God had delivered His people from Egypt, and had united them to Himself in order that they might be separated from all the nations. And having brought them out of Egypt, and joined them to Himself, He said of them, "The people shall dwell alone and shall not be reckoned among the nations" (Num. 23:9). It was only by remaining faithful to their union with God that they could be separated from all the nations. (Ex. 33:16).

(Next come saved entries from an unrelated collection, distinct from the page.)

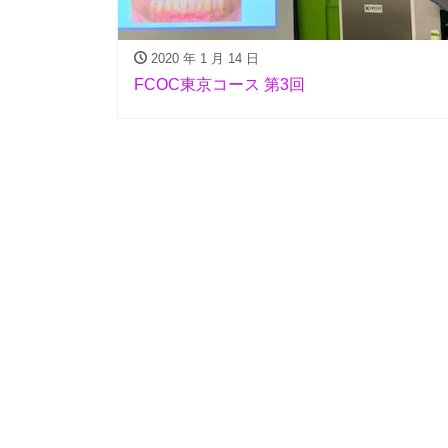
2020 年 1 月 14 日
FCOC東京コース 第3回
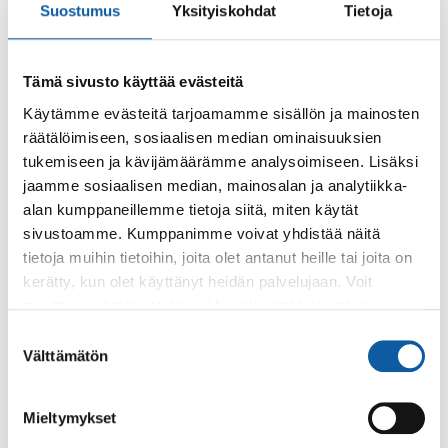
Suostumus
Yksityiskohdat
Tietoja
Tämä sivusto käyttää evästeitä
Käytämme evästeitä tarjoamamme sisällön ja mainosten
räätälöimiseen, sosiaalisen median ominaisuuksien
tukemiseen ja kävijämäärämme analysoimiseen. Lisäksi
Käyntiosoite: Vistantie 18
jaamme sosiaalisen median, mainosalan ja analytiikka-
alan kumppaneillemme tietoja siitä, miten käytät
Postiosoite: PL 50, 21531 PAIMIO
sivustoamme. Kumppanimme voivat yhdistää näitä
Vaihde: (02) 474 511
tietoja muihin tietoihin, joita olet antanut heille tai joita on
Sähköposti:
paimio.kaupunki@paimio.fi
kerätty, kun olet käyttänyt heidän palvelujaan. Voit
muuttaa evästeasetuksiesi hyväksyntää sivuston
alalaidassa olevasta
Evästeasetukset
linkistä.
Suostumuksen
Facebook
Instagram
Youtube
Välttämätön
valinta
Mieltymykset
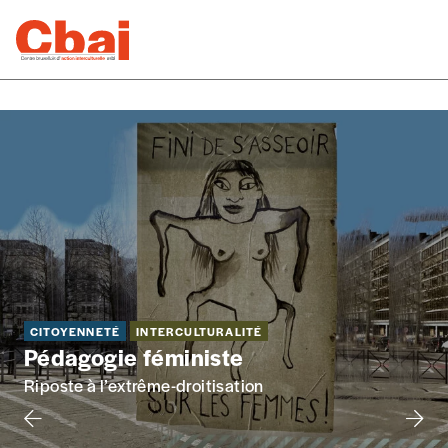
CITOYENNETÉ
INTERCULTURALITÉ
Pédagogie féministe
Riposte à l’extrême-droitisation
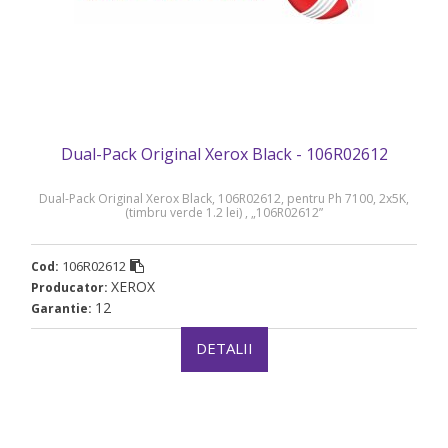
Dual-Pack Original Xerox Black - 106R02612
Dual-Pack Original Xerox Black, 106R02612, pentru Ph 7100, 2x5K,
(timbru verde 1.2 lei) , „106R02612”
106R02612
Cod:
XEROX
Producator:
12
Garantie:
DETALII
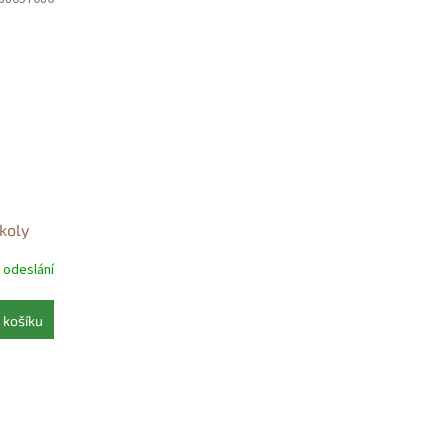
koly
dní
 odeslání
koly
 košíku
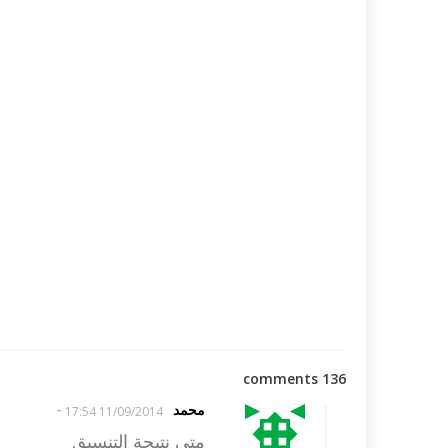
136 comments
-
محمد
11/09/2014 17:54
متى نتيجة التنسيق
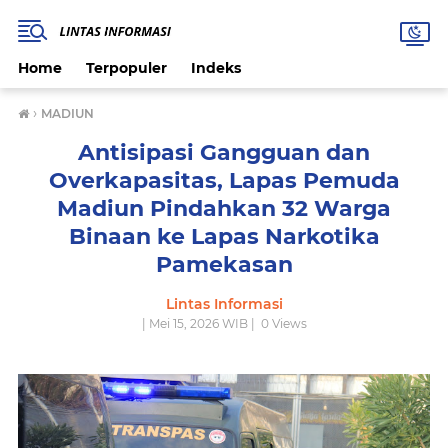
Home
Terpopuler
Indeks
›
MADIUN
Antisipasi Gangguan dan
Overkapasitas, Lapas Pemuda
Madiun Pindahkan 32 Warga
Binaan ke Lapas Narkotika
Pamekasan
Lintas Informasi
| Mei 15, 2026 WIB |
0
Views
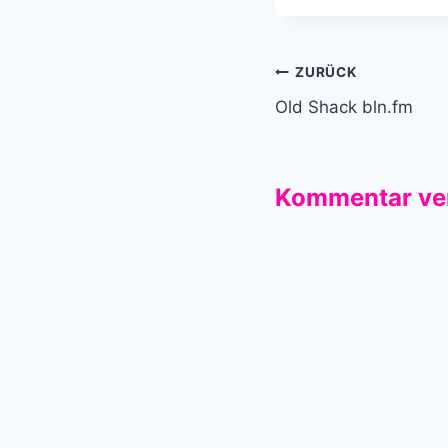
Beitragsnavi
ZURÜCK
Old Shack bln.fm
Kommentar ve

Israel was then the church, -- "the church in the wilderness" (Acts 7:38). That church was united to God in solemn covenant, upon which the Lord said, "I am married unto you," and, "I was an husband unto them." Thus was that church united to God. And in this there was the complete separation of Church and State.
 
But Israel was unfaithful to God. She rejected Him and set up a State, and thus formed a union of Church and State. The result was the complete ruin of the State which they had formed; the scattering of the people in captivity among the nations; and the desolation of their land. In their captivity and their trouble they sought the Lord in contrition; and joined themselves again in faithfulness to Him. And this brought them back to their original position of being the church only, and so to their original condition of total separation of Church and State.
 
God had planted Israel -- His church -- in Canaan to be the light of the world, to give the knowledge of the true God; as at that time and for ages afterward Palestine was the pivot of the known world. By their being faithful to Him and having Him abide with them, He intended that they should influence all the nations for good. But they revolted and became not only "like all the nations," but even "worse than the heathen." Therefore the land became sick of them, and spewed them out, as it had spewed out the heathen before them. (Lev. 18:25, 28; 20:22).
 
As by their apostasy and union of Church and State, Israel had frustrated God's purpose to enlighten all nations by them in the land where He had planted them, He would fulfill His purpose, nevertheless; and, separating them again entirely from the State, would enlighten all the nations by them in the lands where He had scattered them. Israel, by becoming like all the nations, had lost the power to arrest and command the attention of all the nations, that the nations might know God, and be taught of Him. Nevertheless, God would now use them to enlighten those who, under Him, had acquired the power to arrest and command the attention of all the nations. Thus by them still He would bring to all the nations the knowledge of the true God, and teach them that "the Most High ruleth in the kingdom of men, and giveth it to whomsoever He will" (Dan. 4:17). This is the whole philosophy of the captivity and subjection of Israel and Judah to Assyria, Babylon, Medo-Persia, Grecia, and Rome.